La Cina tenta di fermare la speculazione sul prezzo delle materie prime

Mossa disperata del governo di Pechino nel tentativo di limitare in qualche modo il rincaro delle materie prime

La Cina sta cercando di fermare il boom di prezzi delle materie prime minacciando severe sanzioni per chi diffonde notizie false o specula sul valore di quest’ultime. Già Domenica sera Bloomberg aveva anticipato che il governo cinese aveva ravvisato le principali compagnie produttrici di metalli che ci sarebbero state conseguenze nel caso in cui vi fossero state speculazioni sui prezzi o comportamenti di tipo monopolistico, come approvvigionamento di fonti in quantità tale da limitarne la disponibilità sul mercato.
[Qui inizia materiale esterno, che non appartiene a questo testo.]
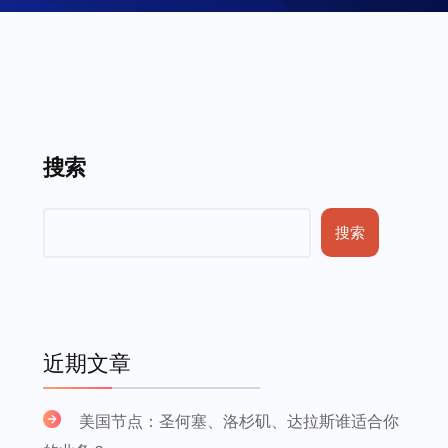
搜索
搜索
近期文章
美国节点：圣何塞、洛杉矶、达拉斯谁适合你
Oggi invece, secondo Reuters, l’autorità di regolamentazione bancaria cinese sembrerebbe aver vietato alle banche di vendere prodotti correlati alle commodities, ma anzi avrebbe chiesto (o forzato?) loro di liberare posizioni speculative nette sui principali asset inerenti alle materie prime. Le autorità non hanno però commentato le voci circa questa possibilità ed hanno evaso le domande di Reuters. La mossa arriva allorquando i prezzi delle materie prime  nei mercati sia onshore che offshore hanno sollevato preoccupazioni normative sui rischi delle scommesse speculative, spingendo il pianificatore statale cinese a prendere misure di controllo dei prezzi.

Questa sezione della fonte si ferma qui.